Yaygara koparılmasına şaşırıyorum. Almanya ve ABD Türkiye’yi dinlemiş. Recep T. Erdoğan’a, “Bizi dinlemişler. Ne diyorsunuz?” diye soruyorlar. O da: “Herkes herkesi dinliyor.” diyor. 
Dinlerler... Kim kime, “Niçin bizi dinliyorsun?” diye sorabilir ki. Bütün bilgilerimiz dünyanın belli başlı ülkelerinin elindedir. İsrail’in de tabiî; ABD’nin hâkimi İsrail!
“Herkes herkesi dinliyor.” demesi R. T. Erdoğan’ın nadir katıldığım sözlerinden biridir.

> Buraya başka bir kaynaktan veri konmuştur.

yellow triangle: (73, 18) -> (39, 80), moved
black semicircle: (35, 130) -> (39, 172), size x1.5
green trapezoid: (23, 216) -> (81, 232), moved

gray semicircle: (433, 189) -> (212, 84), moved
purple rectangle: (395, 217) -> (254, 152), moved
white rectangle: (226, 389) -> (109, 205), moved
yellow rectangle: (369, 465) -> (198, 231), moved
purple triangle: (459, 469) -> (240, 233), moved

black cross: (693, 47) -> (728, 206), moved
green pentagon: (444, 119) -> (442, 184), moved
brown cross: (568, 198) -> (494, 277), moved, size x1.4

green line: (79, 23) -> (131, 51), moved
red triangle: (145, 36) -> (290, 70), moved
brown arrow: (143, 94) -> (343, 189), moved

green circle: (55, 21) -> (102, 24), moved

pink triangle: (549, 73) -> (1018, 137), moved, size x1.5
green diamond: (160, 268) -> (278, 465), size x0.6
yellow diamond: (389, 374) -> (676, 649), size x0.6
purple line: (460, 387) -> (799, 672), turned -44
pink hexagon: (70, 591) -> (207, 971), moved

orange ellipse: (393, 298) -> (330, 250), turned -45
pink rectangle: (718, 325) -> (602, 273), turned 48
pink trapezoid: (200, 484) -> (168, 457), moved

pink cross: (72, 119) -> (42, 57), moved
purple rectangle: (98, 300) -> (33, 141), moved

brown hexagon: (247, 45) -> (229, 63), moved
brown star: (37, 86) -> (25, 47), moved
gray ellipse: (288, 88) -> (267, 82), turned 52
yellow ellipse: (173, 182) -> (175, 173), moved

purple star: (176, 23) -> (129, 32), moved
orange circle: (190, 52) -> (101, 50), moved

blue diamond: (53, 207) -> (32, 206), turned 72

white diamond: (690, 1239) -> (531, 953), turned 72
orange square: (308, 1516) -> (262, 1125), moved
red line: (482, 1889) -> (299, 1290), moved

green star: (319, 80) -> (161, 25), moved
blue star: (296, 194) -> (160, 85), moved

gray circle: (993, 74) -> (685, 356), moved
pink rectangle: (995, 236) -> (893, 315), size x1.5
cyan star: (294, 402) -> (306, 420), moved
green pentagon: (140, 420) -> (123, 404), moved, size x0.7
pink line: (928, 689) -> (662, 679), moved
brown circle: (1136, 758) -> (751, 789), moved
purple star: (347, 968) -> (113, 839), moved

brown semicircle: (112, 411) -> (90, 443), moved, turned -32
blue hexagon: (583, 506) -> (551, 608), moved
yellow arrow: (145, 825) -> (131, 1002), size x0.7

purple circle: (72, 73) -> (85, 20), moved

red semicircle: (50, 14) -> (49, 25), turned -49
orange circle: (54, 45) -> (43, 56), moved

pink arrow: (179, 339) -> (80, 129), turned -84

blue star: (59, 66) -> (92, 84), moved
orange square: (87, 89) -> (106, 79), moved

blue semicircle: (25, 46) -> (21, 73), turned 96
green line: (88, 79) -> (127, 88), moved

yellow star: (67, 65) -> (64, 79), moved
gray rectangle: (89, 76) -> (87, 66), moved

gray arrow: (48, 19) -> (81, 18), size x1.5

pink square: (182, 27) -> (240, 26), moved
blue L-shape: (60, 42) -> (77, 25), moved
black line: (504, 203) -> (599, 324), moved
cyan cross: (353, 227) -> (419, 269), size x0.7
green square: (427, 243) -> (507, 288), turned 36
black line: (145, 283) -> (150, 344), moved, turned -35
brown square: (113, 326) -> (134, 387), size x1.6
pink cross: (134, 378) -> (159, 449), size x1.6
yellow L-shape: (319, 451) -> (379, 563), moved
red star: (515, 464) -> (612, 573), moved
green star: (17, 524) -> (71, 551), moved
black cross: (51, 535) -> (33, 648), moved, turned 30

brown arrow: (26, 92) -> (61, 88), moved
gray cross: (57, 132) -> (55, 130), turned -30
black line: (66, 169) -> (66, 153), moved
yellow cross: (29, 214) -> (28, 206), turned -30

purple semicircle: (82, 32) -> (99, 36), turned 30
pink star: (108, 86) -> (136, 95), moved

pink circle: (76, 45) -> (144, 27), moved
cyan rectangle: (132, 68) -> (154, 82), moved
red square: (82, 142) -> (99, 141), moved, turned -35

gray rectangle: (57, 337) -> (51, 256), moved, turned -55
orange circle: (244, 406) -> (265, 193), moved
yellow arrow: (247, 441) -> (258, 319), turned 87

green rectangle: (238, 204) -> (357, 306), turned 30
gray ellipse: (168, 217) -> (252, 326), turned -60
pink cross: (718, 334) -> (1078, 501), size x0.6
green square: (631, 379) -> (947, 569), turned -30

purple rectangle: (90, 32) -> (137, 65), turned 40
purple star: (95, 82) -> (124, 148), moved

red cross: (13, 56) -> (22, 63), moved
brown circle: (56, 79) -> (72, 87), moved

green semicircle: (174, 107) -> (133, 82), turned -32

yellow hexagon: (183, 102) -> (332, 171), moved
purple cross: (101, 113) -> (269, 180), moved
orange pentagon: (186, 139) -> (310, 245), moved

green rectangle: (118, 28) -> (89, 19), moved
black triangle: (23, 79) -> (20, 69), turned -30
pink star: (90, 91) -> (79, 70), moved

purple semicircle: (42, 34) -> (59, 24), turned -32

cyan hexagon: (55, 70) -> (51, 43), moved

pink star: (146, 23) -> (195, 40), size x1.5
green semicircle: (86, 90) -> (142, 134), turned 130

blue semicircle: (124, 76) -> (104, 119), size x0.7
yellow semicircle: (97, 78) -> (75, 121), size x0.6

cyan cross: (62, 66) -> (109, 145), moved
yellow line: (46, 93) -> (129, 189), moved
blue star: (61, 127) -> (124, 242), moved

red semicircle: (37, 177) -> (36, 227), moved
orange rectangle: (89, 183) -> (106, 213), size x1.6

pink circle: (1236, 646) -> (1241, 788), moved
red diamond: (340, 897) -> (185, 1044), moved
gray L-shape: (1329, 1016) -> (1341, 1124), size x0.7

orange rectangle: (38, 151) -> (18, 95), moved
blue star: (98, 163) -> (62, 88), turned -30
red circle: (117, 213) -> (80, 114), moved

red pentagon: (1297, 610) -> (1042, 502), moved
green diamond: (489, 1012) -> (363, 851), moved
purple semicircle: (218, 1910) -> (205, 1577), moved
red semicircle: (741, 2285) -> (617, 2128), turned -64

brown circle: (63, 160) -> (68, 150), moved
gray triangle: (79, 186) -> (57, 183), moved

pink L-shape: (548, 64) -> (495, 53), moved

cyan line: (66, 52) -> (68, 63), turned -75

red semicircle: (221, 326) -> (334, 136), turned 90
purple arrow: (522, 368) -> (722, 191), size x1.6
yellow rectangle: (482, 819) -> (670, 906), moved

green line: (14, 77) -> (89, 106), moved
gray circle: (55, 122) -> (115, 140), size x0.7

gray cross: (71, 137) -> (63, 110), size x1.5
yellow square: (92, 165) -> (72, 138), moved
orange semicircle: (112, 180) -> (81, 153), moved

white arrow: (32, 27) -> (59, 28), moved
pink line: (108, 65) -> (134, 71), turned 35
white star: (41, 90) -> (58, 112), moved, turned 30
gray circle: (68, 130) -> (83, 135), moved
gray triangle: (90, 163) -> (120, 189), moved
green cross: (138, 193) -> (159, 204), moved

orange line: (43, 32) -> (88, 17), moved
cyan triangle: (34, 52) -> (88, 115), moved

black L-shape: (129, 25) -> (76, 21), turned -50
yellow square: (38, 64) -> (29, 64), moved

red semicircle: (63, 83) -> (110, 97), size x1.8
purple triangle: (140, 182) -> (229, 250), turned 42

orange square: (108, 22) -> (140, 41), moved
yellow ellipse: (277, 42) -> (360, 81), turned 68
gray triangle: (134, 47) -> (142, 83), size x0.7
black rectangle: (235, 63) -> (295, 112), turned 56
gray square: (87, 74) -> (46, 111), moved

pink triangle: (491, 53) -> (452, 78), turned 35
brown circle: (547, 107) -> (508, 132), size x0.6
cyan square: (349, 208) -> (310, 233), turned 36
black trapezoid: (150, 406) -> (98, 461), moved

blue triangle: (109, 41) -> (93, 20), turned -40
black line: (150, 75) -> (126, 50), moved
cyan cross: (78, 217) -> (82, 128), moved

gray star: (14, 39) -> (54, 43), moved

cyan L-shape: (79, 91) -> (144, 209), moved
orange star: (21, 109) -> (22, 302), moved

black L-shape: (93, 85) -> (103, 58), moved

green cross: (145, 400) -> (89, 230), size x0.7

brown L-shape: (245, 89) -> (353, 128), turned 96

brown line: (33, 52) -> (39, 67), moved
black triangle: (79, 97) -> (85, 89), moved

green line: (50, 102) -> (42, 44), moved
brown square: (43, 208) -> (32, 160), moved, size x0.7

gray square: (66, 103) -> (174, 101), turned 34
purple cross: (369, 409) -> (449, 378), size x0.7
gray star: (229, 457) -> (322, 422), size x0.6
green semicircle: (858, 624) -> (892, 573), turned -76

Dinlenilme, R. T. Erdoğan’ın içindeki yaradır. Ömür boyu o yarayla yaşayacak. Kimsenin bilmesini istemediği bilgileri fâş oldu. (Bir anekdot: 1970’li yıllar... DTCF’deyiz. Ülkü Ocakları’nın genel merkezi fakülteye yakın... Demirtepe’de Necatibey Caddesi’nden çıkarken solda köprü başında ikinci binadaydı. Okulun bir meselesi için o zamanki Ülkü Ocakları Başkanı Muharrem Şemsek’le görüşmeye (muhtemelen takviye güç için!) gittim. O sıra daha hapisten çıkmamış eski Ülkü Ocakları Başkanı İbrahim Doğan iki jandarma arasında gelmesin mi! Ya mahkeme, ya hastane için dışarıda. Ben de odadayım. M. Şemsek, sol tarafında bulunan radyoyu açtıktan sonra konuşmaya başladı. Radyo sesi dinlemelere karşı o zaman bir tedbirdi. Şimdiye kadar bilinmeyen bir notu da aktarmış olayım.)
R. T. Erdoğan, 4. dalga da gelecek dediğine göre, operasyonları bizzat yönetiyor. Günbegün kendisine rapor geliyor, şifahî değerlendirmelerinden sonra (Belge bırakmamak için yazılı vermez!) yeni operasyon için talimat veriyordur.
Suç icat etmek zor değil. “Ergenekon”a bak, polis operasyonlarını ve ardından gelecek muhtemel “Paralel” operasyonlarını gör. Şunu bilin ki, bu “Paralel”, bir “cemaat”in ötesinde, istenmeyen herkestir. 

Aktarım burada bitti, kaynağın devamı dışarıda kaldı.